### WORK TO BE COMPLETED
All lines holding the word "which" should be located in the records and copied.

### AVAILABLE DATA
%%

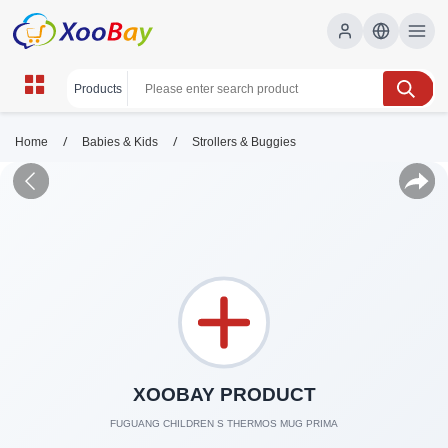
/
/
Home
Babies & Kids
Strollers & Buggies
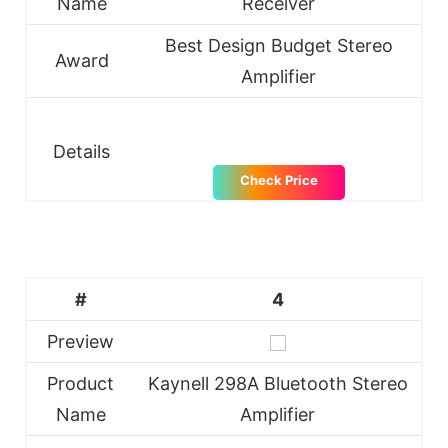
Name
Receiver
Best Design Budget Stereo
Award
Amplifier
Details
Check Price
#
4
Preview
Product
Kaynell 298A Bluetooth Stereo
Name
Amplifier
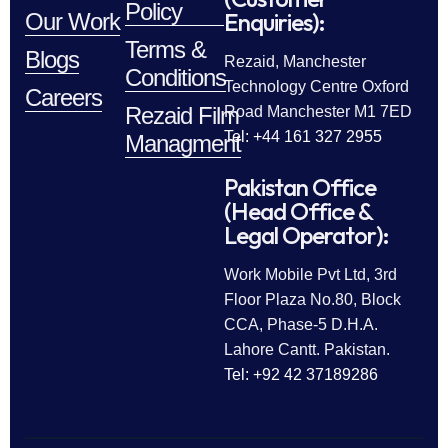
Policy
Enquiries):
Our Work
Terms &
Blogs
Rezaid, Manchester
Conditions
Technology Centre Oxford
Careers
Rezaid Film
Road Manchester M1 7ED
Tel: +44 161 327 2955
Managment
Pakistan Office
(Head Office &
Legal Operator):
Work Mobile Pvt Ltd, 3rd
Floor Plaza No.80, Block
CCA, Phase-5 D.H.A.
Lahore Cantt. Pakistan.
Tel: +92 42 37189286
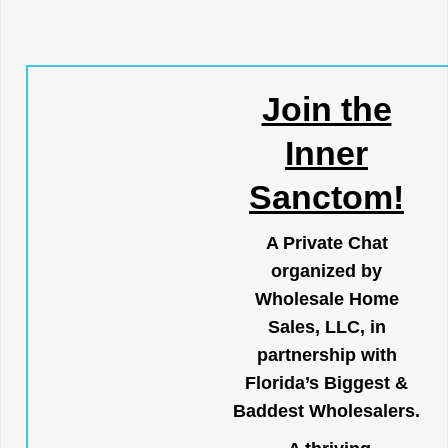
Join the
Inner
Sanctom!
A Private Chat
organized by
Wholesale Home
Sales, LLC, in
partnership with
Florida’s Biggest &
Baddest Wholesalers.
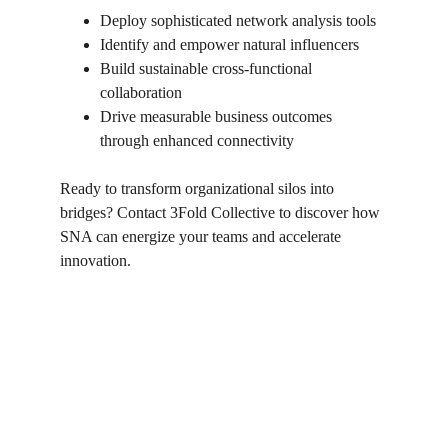
Deploy sophisticated network analysis tools
Identify and empower natural influencers
Build sustainable cross-functional 
collaboration
Drive measurable business outcomes 
through enhanced connectivity
Ready to transform organizational silos into 
bridges? Contact 3Fold Collective to discover how 
SNA can energize your teams and accelerate 
innovation.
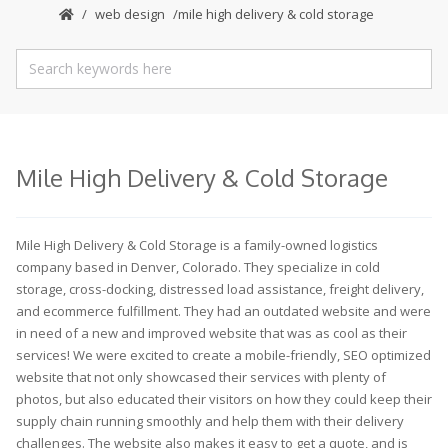
web design
mile high delivery & cold storage
Mile High Delivery & Cold Storage
Mile High Delivery & Cold Storage is a family-owned logistics
company based in Denver, Colorado. They specialize in cold
storage, cross-docking, distressed load assistance, freight delivery,
and ecommerce fulfillment. They had an outdated website and were
in need of a new and improved website that was as cool as their
services! We were excited to create a mobile-friendly, SEO optimized
website that not only showcased their services with plenty of
photos, but also educated their visitors on how they could keep their
supply chain running smoothly and help them with their delivery
challenges. The website also makes it easy to get a quote, and is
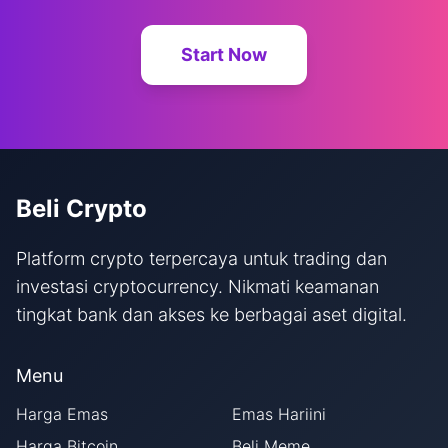
Start Now
Beli Crypto
Platform crypto terpercaya untuk trading dan
investasi cryptocurrency. Nikmati keamanan
tingkat bank dan akses ke berbagai aset digital.
Menu
Harga Emas
Emas Hariini
Harga Bitcoin
Beli Meme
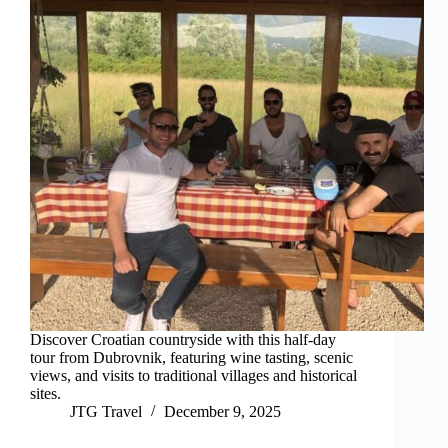
Discover Croatian countryside with this half-day
tour from Dubrovnik, featuring wine tasting, scenic
views, and visits to traditional villages and historical
sites.
JTG Travel
December 9, 2025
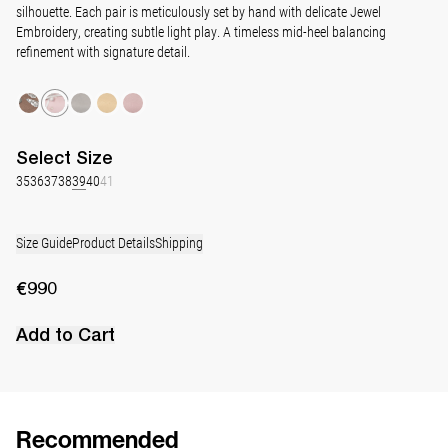
silhouette. Each pair is meticulously set by hand with delicate Jewel
Embroidery, creating subtle light play. A timeless mid-heel balancing
refinement with signature detail.
Select
Size
35
36
37
38
39
40
41
Size Guide
Product Details
Shipping
€990
Add to Cart
Recommended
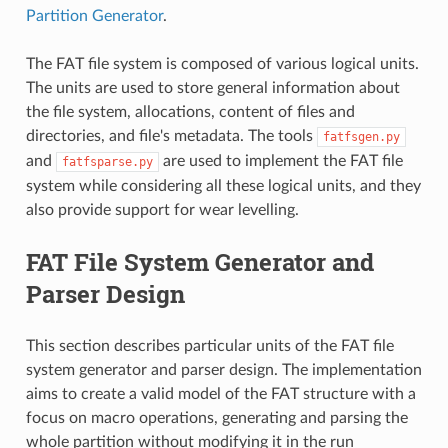
Partition Generator
.
The FAT file system is composed of various logical units.
The units are used to store general information about
the file system, allocations, content of files and
directories, and file's metadata. The tools
fatfsgen.py
and
are used to implement the FAT file
fatfsparse.py
system while considering all these logical units, and they
also provide support for wear levelling.
FAT File System Generator and
Parser Design
This section describes particular units of the FAT file
system generator and parser design. The implementation
aims to create a valid model of the FAT structure with a
focus on macro operations, generating and parsing the
whole partition without modifying it in the run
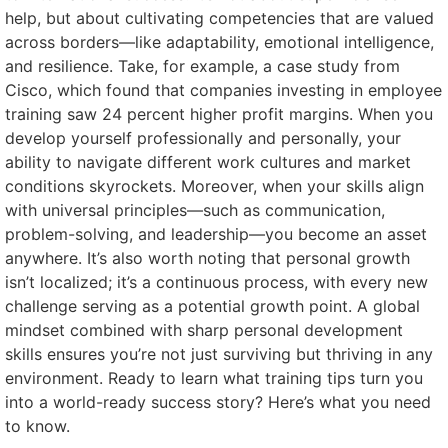
help, but about cultivating competencies that are valued
across borders—like adaptability, emotional intelligence,
and resilience. Take, for example, a case study from
Cisco, which found that companies investing in employee
training saw 24 percent higher profit margins. When you
develop yourself professionally and personally, your
ability to navigate different work cultures and market
conditions skyrockets. Moreover, when your skills align
with universal principles—such as communication,
problem-solving, and leadership—you become an asset
anywhere. It’s also worth noting that personal growth
isn’t localized; it’s a continuous process, with every new
challenge serving as a potential growth point. A global
mindset combined with sharp personal development
skills ensures you’re not just surviving but thriving in any
environment. Ready to learn what training tips turn you
into a world-ready success story? Here’s what you need
to know.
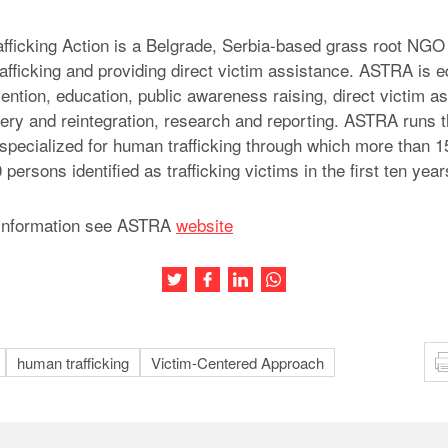
fficking Action is a Belgrade, Serbia-based grass root NGO
afficking and providing direct victim assistance. ASTRA is eq
ention, education, public awareness raising, direct victim as
ery and reintegration, research and reporting. ASTRA runs 
a specialized for human trafficking through which more than 
persons identified as trafficking victims in the first ten year
information see ASTRA
website
Share this article on Twitter
Share this article on Facebook
Share this article on LinkedIn
Share this article on Wh
human trafficking
Victim-Centered Approach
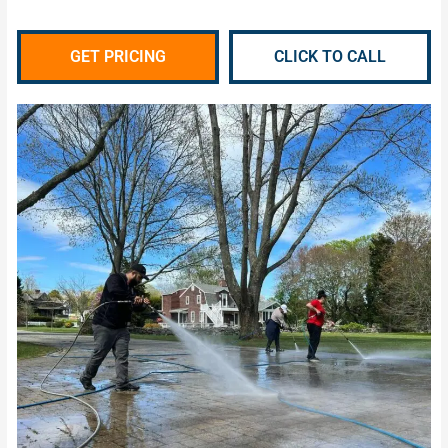
GET PRICING
CLICK TO CALL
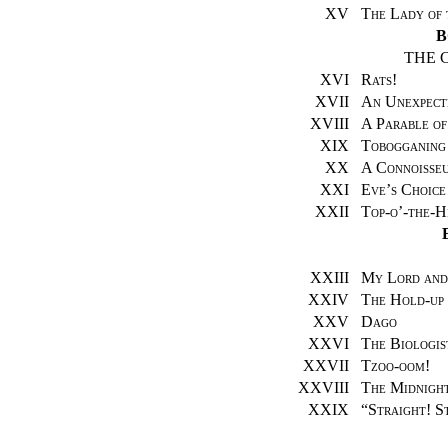
XV
The Lady of 
B
THE 
XVI
Rats!
XVII
An Unexpect
XVIII
A Parable of
XIX
Tobogganing
XX
A Connoisseu
XXI
Eve’s Choice
XXII
Top-o’-the-H
XXIII
My Lord and
XXIV
The Hold-up
XXV
Dago
XXVI
The Biologis
XXVII
Tzoo-oom!
XXVIII
The Midnight
XXIX
“
Straight! S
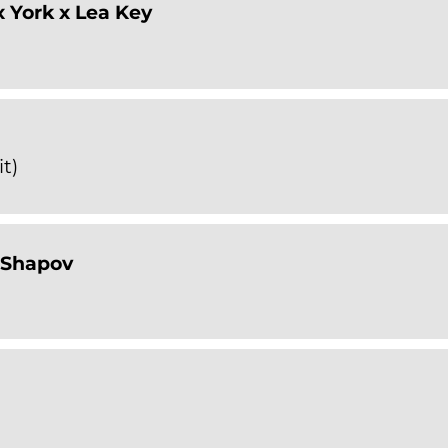
 York x Lea Key
t)
 Shapov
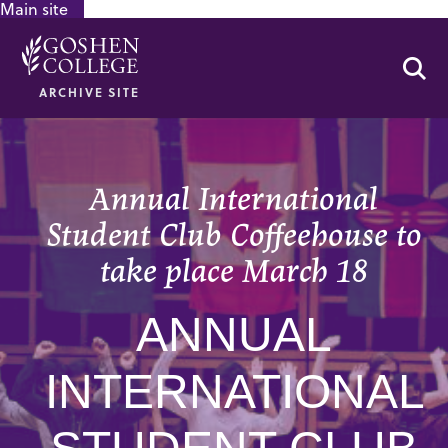
Main site
GOOGLE RECAPTCHA RESPONSE
Se
ARCHIVE SITE
Annual International
Student Club Coffeehouse to
take place March 18
ANNUAL
INTERNATIONAL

%%

### ANSWER FOR THE TASK
Cisco, which found that companies investing in employee
a specialized for human trafficking through which more than 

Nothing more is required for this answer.